Looking out at 16 masked members of the University of Tennessee at Chattanooga Chamber Singers, Professor Kevin Ford asks them to “sing brighter.”
Wearing face masks, though, how can they tell if they’re brighter?
“If you’ve just taken a bite from a hot baked potato, how does your mouth feel? That’s brighter,” he tells them.
For the students, singing brighter is easier now than it has been in these mask-wearing times. Last week, the Chattanooga Singers, Chamber Singers, Women’s Chorale and Singing Mocs were given new masks, ones designed specifically to help them breathe better. And in singing, breathing better is one of the keys to singing better, says Ford, director of the Chattanooga and Chamber Singers at UTC.
“When you take a breath in cloth masks, the material plugs your mouth,” he said.
The new, stylishly black masks — known as Resonance Singer’s Masks and sold by MyMusicFolders — have metal strips in them, so they’re sturdier and fit more snugly around the edges than cloth ones. The new masks are made to order, so all students who are members of singing ensembles had their faces measured to ensure proper fit. The masks also have a filter inside that keeps out particles floating in the air, something else that can affect singing.
While standard cloth masks have only one layer of cloth, the new masks have three—one next to the face, then the filter, then an outer layer. Even with the three layers, they allow singers to breathe more easily than cloth, Ford said. Cloth masks also eliminate audio high frequencies.
“You don’t really hear consonants, and you don’t hear the ring of the voice,” he explained.
After only a couple of practices, students in the Chamber Singers say the new masks are definitely better.
“It makes the sound a lot clearer and it’s a little easier to breathe than a regular mask,” says tenor Gabriel Hubbard. “You can get a lot louder because it’s not as confining. You’re able to sing out as much as you possibly can, and it sounds good.”
For alto Kyndall Blum, less heat is one of the best features.
“They don’t get as hot in your mouth as you breathe in, which is very nice,” she said. “I can hear myself better. It doesn’t muffle as much.”
At a recent practice session in the Roland B. Hayes Concert Hall, the Chamber Singers—12 feet apart—tackle such works as “Lähtö” by composer Rautavaara, the hymn “Peace of God,” even Dolly Parton’s “Light of a Clear, Blue Morning.” In the new masks, the sound is clear and bright and goosebump-raising.
With decades of teaching, Ford can hear minute differences and, at different points in the practice, he gently said he can’t hear altos as much or told them not to be timid or — yes — asked them to sing brighter.

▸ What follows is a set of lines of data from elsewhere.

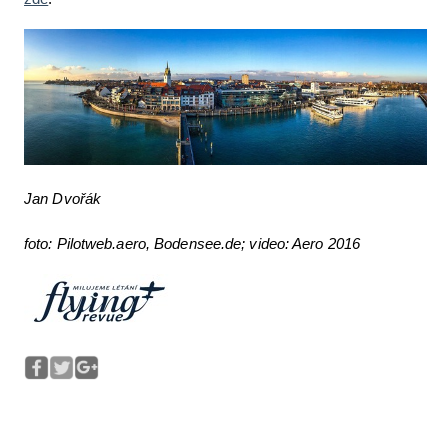
Jan Dvořák
foto: Pilotweb.aero, Bodensee.de; video: Aero 2016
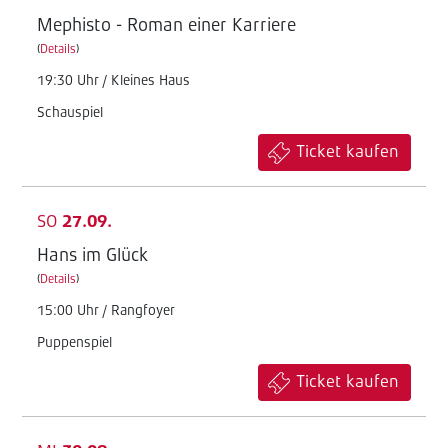
Mephisto - Roman einer Karriere
(
Details
)
19:30 Uhr / Kleines Haus
Schauspiel
Ticket kaufen
SO
27.09.
Hans im Glück
(
Details
)
15:00 Uhr / Rangfoyer
Puppenspiel
Ticket kaufen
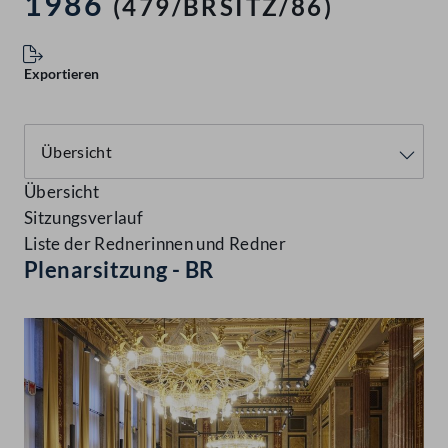
1986
(479/BRSITZ/86)
Exportieren
Übersicht
Sitzungsverlauf
Liste der Rednerinnen und Redner
Plenarsitzung - BR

Ford has been researching better masks for several months, trying several but not being happy with them. He, along with Vincent Oakes, director of the Chattanooga Boys Choir, and Darrin Hassevort, director of the Chattanooga Symphony Orchestra Chorus, got together and tested the Resonance masks in a live setting. All three are sold on them.
In some ways, UTC singers are sort of guinea pigs in the masks’ efficiency.
“They didn’t exist eight months ago,” Ford says.
But taking the chance has been worth it.
“I can already tell that the sound is better, but what I was worried about was they just couldn’t take a deep breath. Now they can,” he said. “Once they get comfortable with the mask and start singing out, it will help a lot.”